– Все.
– А наша дружба?
Мгновение он смотрит на меня, словно усиленно переваривая вопрос, потом, чуть просветлев лицом, кивает.
– Ты прав, старик.
– У тебя проблемы?
– Нет. Все нормально.
Раздается нетерпеливое треньканье. Кирилл достает мобильник, напряженно слушает. Мгновенно меняется в лице, подобравшись, как зверь, готовый к броску, затем отвечает коротко:
– Еду. – И ко мне: – Пошли, подброшу.
– Ты же торопишься…
– До метро.
Неподалеку ожидает нас «ауди», готовая к броску. Я мельком взглядываю на номер… А 969 ИК. Холодный ветер вдруг пронизывает меня насквозь.

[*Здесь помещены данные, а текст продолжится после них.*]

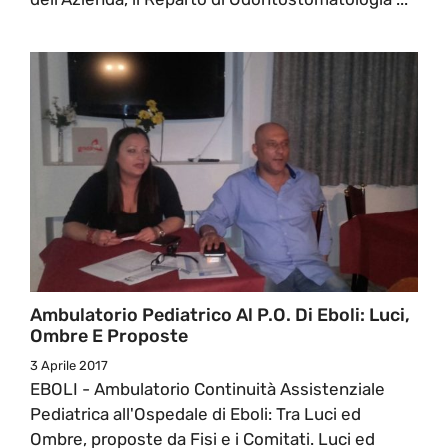
Ambulatorio Pediatrico Al P.O. Di Eboli: Luci,
Ombre E Proposte
3 Aprile 2017
EBOLI - Ambulatorio Continuità Assistenziale
Pediatrica all'Ospedale di Eboli: Tra Luci ed
Ombre, proposte da Fisi e i Comitati. Luci ed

– Садись. Чё застыл как статуя? – толкает меня Кирилл.
– Это ты… – говорю я осипшим голосом. – Твоя машина…
– Естественно, моя. Ты что, перебрал?
– Это ты сбил девчонку на шоссе…
– Какую девчонку? – Он садится за руль. В его глазах недовольное недоумение. И мне становится не по себе от этого искреннего непонимания. Он не играет. Он и вправду не помнит. Словно речь о палке или камне, подвернувшемся под колеса.

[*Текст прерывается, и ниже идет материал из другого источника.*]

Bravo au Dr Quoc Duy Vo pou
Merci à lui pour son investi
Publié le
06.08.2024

– Неделю назад. Может, ты давал кому-нибудь машину?
– Что я, идиот? На каком, говоришь, шоссе? – Он недовольно морщится. – Точно, было. Зацепил кого-то. Я тогда выпил малость. Наутро еще подумал, откуда перед помят? Кидаются под колеса, мать их…

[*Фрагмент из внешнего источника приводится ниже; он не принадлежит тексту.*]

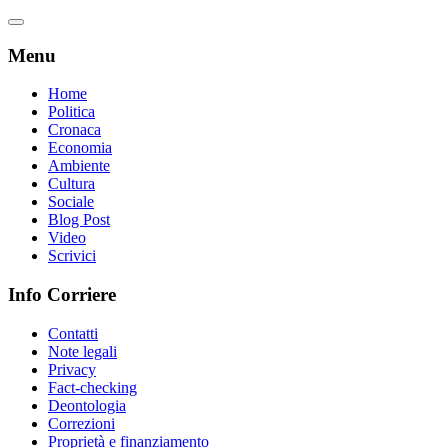
Menu
Home
Politica
Cronaca
Economia
Ambiente
Cultura
Sociale
Blog Post
Video
Scrivici
Info Corriere
Contatti
Note legali
Privacy
Fact-checking
Deontologia
Correzioni
Proprietà e finanziamento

– Ты что, не понял? Ты человека чуть не угробил!
– Чё ты орешь! Ну иди, заяви на меня… Слабо?
– Что? – Я поеживаюсь, столько неожиданной кипящей злобы, почти ненависти в его пепельном взгляде. – Ты же не был таким… Что с тобой случилось, Кирилл?
– Что с тобой случилось, черт подери? Ты же был классным бойцом и повидал немало, а теперь трахаешь себе мозги всяким барахлом. Дохлый «чех», сбитая шлюха… Гуманизм… Кто его придумал? Иисус Христос? Он плохо кончил.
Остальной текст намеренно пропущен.